Witnesses warn Finish Line and PACT expansions are at risk after governor’s midterm proposal

Appropriations Higher Education Committee · February 20, 2026

Get AI-powered insights, summaries, and transcripts

Subscribe
AI-Generated Content: All content on this page was generated by AI to highlight key points from the meeting. For complete details and context, we recommend watching the full video. so we can fix them.

Summary

Students, union leaders and university officials told the committee that halving Finish Line funding — and proposed changes in HB 5032 — would limit access for thousands of low‑income and transfer students; they urged restoration and expansion.

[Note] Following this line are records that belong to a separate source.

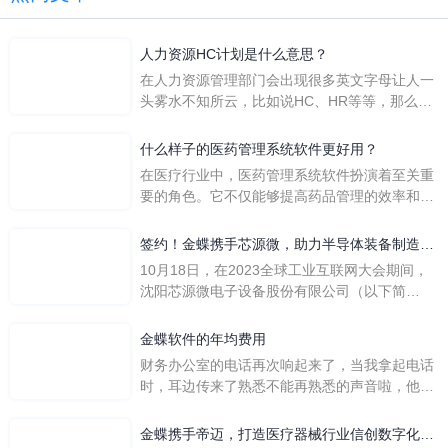
人力资源HC计划是什么意思？
在人力资源管理部门会出现很多英文字母让人一
头雾水不知所云，比如说HC、HR等等，那么它
们是哪个英文单词的缩写呢？具体的含义又是什
么呢？
什么样子的医药管理系统软件更好用？
在医疗行业中，医药管理系统软件扮演着至关重
要的角色。它不仅能够提高药品管理的效率和准
确性，还能保障患者安全，同时符合法规要求。
一个好用的医药管理系统软件应具备以下特点。
签约！金蝶携手芯源微，助力半导体装备制造领
首先，系统的界面应直观易用，允许用户无障碍
先企业迈向世界
10月18日，在2023全球工业互联网大会期间，
地进行操作。 复杂的
沈阳芯源微电子设备股份有限公司（以下简
称“芯源微”）与金蝶软件（中国）有限公司（以
下简称“金蝶”）在辽宁沈阳签署战略合作协议。
金蝶软件的年均费用
此次合作，将基于金蝶云·星空，建设芯源微运
财务办公室的电话再次响起来了，当我拿起电话
营管控平台，从而实现公司产研一体化、业财一
时，耳边传来了熟悉不能再熟悉的声音啦，他就
体化，提升公司整体业务水平。
是金蝶服务人员的声音，以前只要是在使用金蝶
软件过程中遇到任何问题，我都可以获得金蝶服
金蝶携手帝迈，打造医疗器械行业信创数字化标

HARTFORD — Students and higher-education advocates told the Appropriations Higher Education Committee that planned midterm budget changes would undercut the Finish Line Scholars program and the Pledge to Advance Connecticut (PACT) tuition-assistance expansion, making bachelor's completion harder for community college transfer students.

Kate Jackson, a student at WestConn, said the passage of recent bills expanded PACT into new campuses and that “it proposes a 50% cut to the Pledge to Advance Connecticut tuition assistance program” in House Bill 5032. Ramkin Grant and union witnesses described figures they said were central to the dispute: last year’s legislative appropriation to launch the Finish Line program was reported as $7.7 million; speakers warned the governor’s midterm proposal would reduce available funding to roughly $3 million, leaving many eligible students without support.

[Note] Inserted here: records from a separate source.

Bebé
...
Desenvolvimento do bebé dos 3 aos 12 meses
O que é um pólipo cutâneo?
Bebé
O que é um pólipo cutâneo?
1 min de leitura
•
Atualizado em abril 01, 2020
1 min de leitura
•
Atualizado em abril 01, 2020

“Fully funding this program is a step in that direction,” Ramkin Grant said, urging restoration and expansion of the program so community college students can finish bachelor’s degrees without being locked out by cost barriers. Louise Williams of the CSU faculty union warned that the current appropriation could cover only about one-quarter of eligible students and that the midterm cut would reduce coverage further.

University and community-college officials, student government leaders and faculty unions urged the committee to prioritize Finish Line funding and to consider student-support investments that improve advising, reduce course bottlenecks and convert part-time instructional roles into stable full-time positions — measures they said are necessary to make PACT expansions meaningful.

The committee heard no formal budget vote during the hearing. Legislators will consider testimony and budget adjustments as part of the midterm appropriations process.